- [Action item]:
Copy every line of the records that includes the word "yang".

Excerpts from a dataset:
****************

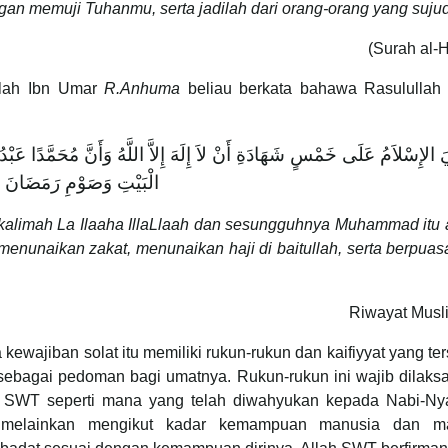
ngan memuji Tuhanmu, serta jadilah dari orang-orang yang sujud
(Surah al-Hi
llah Ibn Umar
R.Anhuma
beliau berkata bahawa Rasulullah
يَ الإِسْلاَمُ عَلَى خَمْسٍ شَهَادَةِ أَنْ لاَ إِلَهَ إِلاَّ اللَّهُ وَأَنَّ مُحَمَّدًا عَبْدُ
الْبَيْتِ وَصَوْمِ رَمَضَانَ
itu kalimah La Ilaaha IllaLlaah dan sesungguhnya Muhammad itu
enunaikan zakat, menunaikan haji di baitullah, serta berpua
Riwayat Musl
 kewajiban solat itu memiliki rukun-rukun dan kaifiyyat yang ter
 sebagai pedoman bagi umatnya. Rukun-rukun ini wajib dilaks
h SWT seperti mana yang telah diwahyukan kepada Nabi-Ny
at melainkan mengikut kadar kemampuan manusia dan m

****************

- [Task response]:
ngan memuji Tuhanmu, serta jadilah dari orang-orang yang sujud
 kewajiban solat itu memiliki rukun-rukun dan kaifiyyat yang ter
h SWT seperti mana yang telah diwahyukan kepada Nabi-Ny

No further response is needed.